- Assignment:
Search the entries for lines with the string "mais" and say how many there are, giving only the number.

### Material provided ###

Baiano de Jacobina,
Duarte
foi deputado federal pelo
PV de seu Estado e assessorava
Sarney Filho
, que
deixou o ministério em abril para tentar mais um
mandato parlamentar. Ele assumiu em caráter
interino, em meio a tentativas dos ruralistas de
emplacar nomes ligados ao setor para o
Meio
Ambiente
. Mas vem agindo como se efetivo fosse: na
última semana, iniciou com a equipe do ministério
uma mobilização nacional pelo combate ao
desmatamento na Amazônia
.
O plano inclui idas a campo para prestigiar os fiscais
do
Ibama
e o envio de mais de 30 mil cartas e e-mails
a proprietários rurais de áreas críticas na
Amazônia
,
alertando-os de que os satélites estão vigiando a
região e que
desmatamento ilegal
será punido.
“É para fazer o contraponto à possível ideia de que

###
### Material provided ###

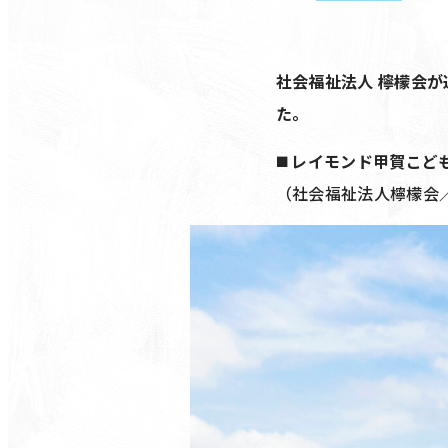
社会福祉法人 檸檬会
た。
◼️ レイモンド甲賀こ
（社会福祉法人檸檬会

###

- Response area:
2